Mosaico raffigurante le specie ittiche amte dai Romani
Questi vivai privati erano un lusso delle ville marittime, i cui proprietari e relativi ospiti potevano usufruire di pesce prelibato e freschissimo.
I vivai venivano costruiti ad arte secondo i dettami di diversi autori latini, ed erano il vanto dei proprietari che spesso se ne prendevano cura personalmente.
Insomma un hobby come il giardinaggio. In alcuni casi i grandi vivai con frutti di mare e di pesci prelibati, venivano anche usati per il commercio, con lauti guadagni.
I resti di una vivaria a Torre Astura nei pressi di Nettuno (Roma)
La maggiore ricchezza del mare era la fauna marina, dai pesci ai frutti di mare. I Romani erano dei veri intenditori, tanto che Plinio il Vecchio osserva che le innumerevoli specie degli oceani erano conosciute più della fauna terrestre.
A Roma il pesce veniva venduto presso l’antico Porto Tiberino, con un apposito mercato (il Forum Piscarium, citato da Varrone). Essendo i romani grandi apprezzatori di pesce le attività di pesca fiorirono ovunque.

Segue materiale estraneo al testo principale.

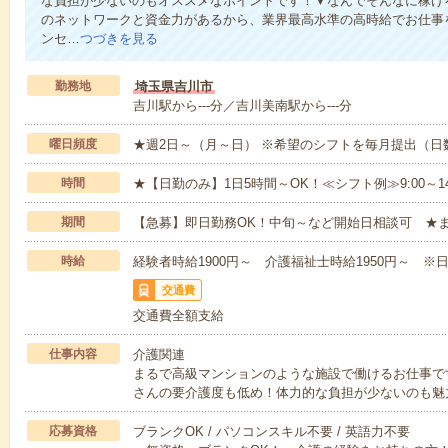
な負担が少ないのもオススメなポイントです！▼なんでそんなに稼げる
のネットワークと資金力があるから、業界最高水準の高時給でお仕事
ンセ…
つづきを見る
勤務地
埼玉県吉川市
吉川駅から---分／吉川美南駅から---分
曜日頻度
★週2日～（月～日） ※希望のシフトを毎月提出（
時間
★【日勤のみ】1日5時間～OK！≪シフト例≫9:00～14:001
期間
【急募】即日勤務OK！中旬～など開始日相談可 ★
時給
経験者時給1900円～ 介護福祉士時給1950円～ ※日
交通費
交通費全額支給
仕事内容
介護関連
まるで高級マンションのような施設で働けるお仕事で
さんの要介護度も低め！体力的な負担が少ないのも魅
応募資格
ブランクOK / パソコンスキル不要 / 英語力不要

Addirittura sul Tirreno si temette un impoverimento del mare, per cui si ebbero iniziative di ripopolamento ittico.
I porti fluviali scomparsi - Foto da Il Porto Tiberino di Anna Zelli
Oltre ai prodotti alimentari, vennero attivamente ricercati in mare anche quelli per gli articoli di lusso, come il bisso (una seta naturale marina ottenuta da un filamento che secernono alcuni molluschi, come la Pinna nobilis, la cui lavorazione era sviluppata nell'area mediterranea), i coralli soprattutto in area campana, le perle, le porpore e le conchiglie per i cammei.
Il buon gusto gastronomico dei romani spinse molti autori latini, anche fra quelli più rinomati (come Plinio il vecchio e Quinto Ennio), ad aggiungere ai loro scritti dei saggi di gastronomia, su pesci, crostacei e molluschi col nome dei mari che ne producevano la migliore qualità.
Il mare fu poi la fonte del condimento usato un po' ovunque: il garum, dal sapore forte e salato, ottenuto dalla fermentazione di un composto di pesce, erbe aromatiche e sale.